Locandina dela mostra

I Farnese nella Roma del Cinquecento. Un’imperdibile mostra a Villa Caffarelli tra capolavori della statuaria antica, dipinti di grandi artisti e preziosi oggetti che rievocano gli splendori della Collezione Farnese.

Probabilmente il nome dei Farnese può essere fatto risalire a uno dei loro antichi feudi, un territorio della Tuscia conosciuto con il toponimo di Castrum Farneti (forse in riferimento alle farnie, che abbondavano in quell’area), ma secondo lo “studioso” domenicano Annio da Viterbo (1437-1502) essi discendevano dal dio egizio Osiride ed erano venuti in Italia dall’Oriente in compagnia del principe Tirreno per stabilirsi insieme a lui a Viterbo.

Questa leggendaria associazione con Osiride ai nostri giorni può far sorridere, ma per il giovane protonotaro apostolico Alessandro Farnese, che nel 1534 sarebbe diventato papa con il nome di Paolo III, era un motivo di orgoglio, come risulta da una sua lettera a Lorenzo Pucci, suo collega in curia, scritta intorno al 1491.

Jacopino del Conte, Ritratto di Papa Paolo III Farnese, Palais Fesch Musèe Beaux-Arts, Ajaccio

Del resto all’epoca i riferimenti alle divinità della Valle del Nilo non erano poi così rari, visto che Alessandro VI Borgia (1492-1503), il papa che favorì la carriera ecclesiastica di Alessandro Farnese – in quanto fratello della sua amante Giulia Farnese -, assimilava il toro araldico dei Borgia al dio Api degli Egizi.

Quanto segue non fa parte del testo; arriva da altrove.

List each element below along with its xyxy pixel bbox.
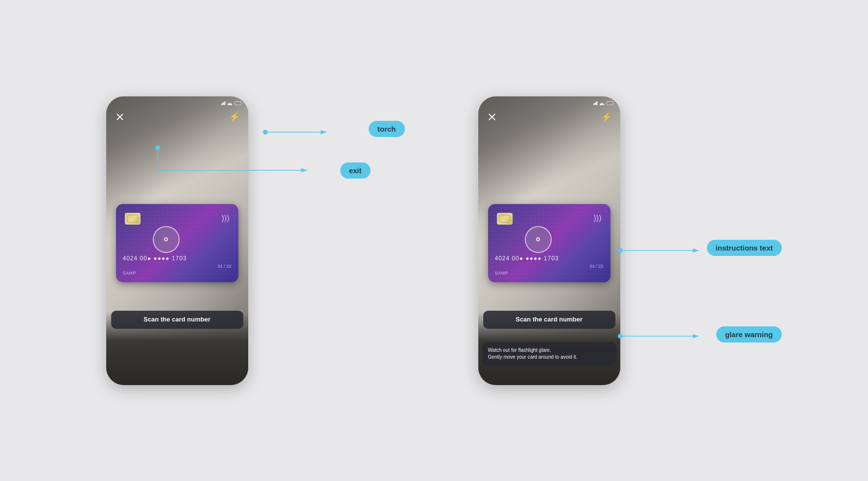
glare-line1: Watch out for flashlight glare.	[488, 347, 551, 353]
phone-wrapper-2: ⚡ ))) 4024 00● ●●●● 1703 01 / 22 SAMP	[478, 96, 620, 385]
glare-line2: Gently move your card around to avoid it…	[488, 354, 578, 360]
card-nfc-1: )))	[222, 214, 230, 223]
card-nfc-2: )))	[594, 214, 602, 223]
battery-icon	[235, 101, 241, 105]
status-bar-2	[478, 101, 620, 105]
diagram-1: ⚡ ))) 4024 00● ●●●● 1703 01 / 22 SAMP	[82, 74, 415, 407]
phone-screen-1: ⚡ ))) 4024 00● ●●●● 1703 01 / 22 SAMP	[106, 96, 248, 385]
battery-icon-2	[607, 101, 613, 105]
torch-label: torch	[369, 121, 405, 137]
scan-dot-1	[164, 237, 168, 241]
phone-screen-2: ⚡ ))) 4024 00● ●●●● 1703 01 / 22 SAMP	[478, 96, 620, 385]
glare-text: Watch out for flashlight glare. Gently m…	[488, 347, 610, 361]
torch-button-2[interactable]: ⚡	[600, 110, 613, 124]
card-chip-2	[497, 213, 513, 225]
glare-warning-label: glare warning	[716, 326, 782, 343]
glare-tooltip: Watch out for flashlight glare. Gently m…	[482, 342, 616, 366]
card-expiry-1: 01 / 22	[218, 264, 232, 269]
wifi-icon	[228, 101, 233, 105]
signal-icon-2	[593, 101, 598, 105]
card-expiry-2: 01 / 22	[590, 264, 604, 269]
close-button-2[interactable]	[485, 110, 499, 124]
close-button-1[interactable]	[113, 110, 127, 124]
flash-icon-2: ⚡	[601, 112, 612, 122]
flash-icon-1: ⚡	[229, 112, 240, 122]
card-chip-1	[125, 213, 141, 225]
card-number-1: 4024 00● ●●●● 1703	[123, 255, 232, 262]
card-name-1: SAMP	[123, 271, 137, 275]
exit-label: exit	[340, 162, 371, 179]
instructions-text-label: instructions text	[707, 240, 782, 256]
diagram-2: ⚡ ))) 4024 00● ●●●● 1703 01 / 22 SAMP	[454, 74, 787, 407]
card-name-2: SAMP	[495, 271, 509, 275]
phone-1: ⚡ ))) 4024 00● ●●●● 1703 01 / 22 SAMP	[106, 96, 248, 385]
phone-2: ⚡ ))) 4024 00● ●●●● 1703 01 / 22 SAMP	[478, 96, 620, 385]
scan-dot-2	[536, 237, 540, 241]
signal-icon	[221, 101, 226, 105]
card-number-2: 4024 00● ●●●● 1703	[495, 255, 604, 262]
torch-button-1[interactable]: ⚡	[228, 110, 241, 124]
instructions-text-2: Scan the card number	[489, 316, 610, 324]
wifi-icon-2	[600, 101, 605, 105]
phone-wrapper-1: ⚡ ))) 4024 00● ●●●● 1703 01 / 22 SAMP	[106, 96, 248, 385]
scan-circle-2	[525, 226, 552, 253]
instructions-tooltip-1: Scan the card number	[111, 311, 243, 329]
status-bar-1	[106, 101, 248, 105]
instructions-tooltip-2: Scan the card number	[483, 311, 615, 329]
instructions-text-1: Scan the card number	[117, 316, 237, 324]
scan-circle-1	[153, 226, 180, 253]
diagram-container: ⚡ ))) 4024 00● ●●●● 1703 01 / 22 SAMP	[82, 74, 787, 407]
svg-point-2	[263, 130, 268, 135]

All’intraprendente Paolo III, nato a Canino nel 1468, si deve la grande fortuna dei Farnese in epoca rinascimentale e molte delle trasformazioni urbanistiche dell’Urbe, pensate in previsione dell’anno santo 1550, anche se il pontefice non fece in tempo a celebrare quel Giubileo, perché morì poco prima, il 10 novembre 1549.

La mostra “I Farnese nella Roma del Cinquecento. Origini e fortuna di una Collezione”, ospitata a Villa Caffarelli (Musei Capitolini) dall’11 febbraio al 18 maggio 2025, racconta il momento di massimo splendore del casato e della celebre Collezione Farnese, iniziata dal cardinale Alessandro Farnese, prima di diventare papa, e portata avanti dai suoi nipoti diretti (figli del figlio naturale Pier Luigi), soprattutto il cosiddetto “Gran Cardinale” Alessandro (1520-1589), e poi Ottavio (1524-1586), che sposò Madama Margherita d’Austria e divenne alla morte del padre, nel 1547, duca di Castro, di Parma e Piacenza, e Ranuccio (1530-1565), noto come il “Cardinalino di Sant’Angelo”. Un altro Farnese importante come mecenate e collezionista è Odoardo (1573-1626), pronipote del Gran Cardinale e cardinale egli stesso.

I Farnese, sensibili al fascino dell’antico e allo stesso tempo dell’arte a loro contemporanea, avevano arricchito la loro sontuosa dimora in Campo de’ Fiori con una quantità incredibile di statue, iscrizioni, gemme e monete, e con le tele di grandissimi artisti. Per la scelta delle opere si avvalsero della collaborazione di alcuni intellettuali, in particolare Fulvio Orsini, erudito umanista, iconografo e antiquario, che fu nominato bibliotecario da Ranuccio nel 1553 e in seguito conservatore della Collezione Farnese.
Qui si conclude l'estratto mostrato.